To some extent you are right, but AAISP (the ISP I am with) have thought about this already. Take a read here: http://aa.net.uk/kb-broadband-shaping.html

Specifically this:

Matching BRAS rate our end

We match the BRAS rate our end, limiting your line in the same way. This is in line with us not being the bottleneck as we set the rate the same as the BRAS. For 20CN, we even have a system to seamlessly change this rate without dropping your connection as soon as BT advise us of a BRAS rate change which can be hours after the line changes to a new sync speed. On 21CN the rate updates every time you connect.
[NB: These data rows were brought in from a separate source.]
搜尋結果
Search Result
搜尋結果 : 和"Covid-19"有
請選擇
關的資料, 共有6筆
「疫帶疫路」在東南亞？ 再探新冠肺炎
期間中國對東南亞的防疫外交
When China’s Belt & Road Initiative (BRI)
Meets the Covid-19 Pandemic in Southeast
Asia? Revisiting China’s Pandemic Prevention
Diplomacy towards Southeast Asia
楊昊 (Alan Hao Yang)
We do this for two main reasons - (a) to allow load balancing if you have multiple lines - sending the right amounts of traffic to each line, and (b) handling attacks. If someone was to send, say, 500Mb/s to your line, we do not want 500Mb/s going to BT only to be thrown away by the BRAS - we limit the traffic we send to BT to what your line will take and so do not affect other customers if your line is attacked. We also use this as the benchmark for working out if you are being attacked so we can disconnect your line (talk to us on irc if you want more details on this). This limit also stops the discarded traffic in an attack counting against your chargeable usage.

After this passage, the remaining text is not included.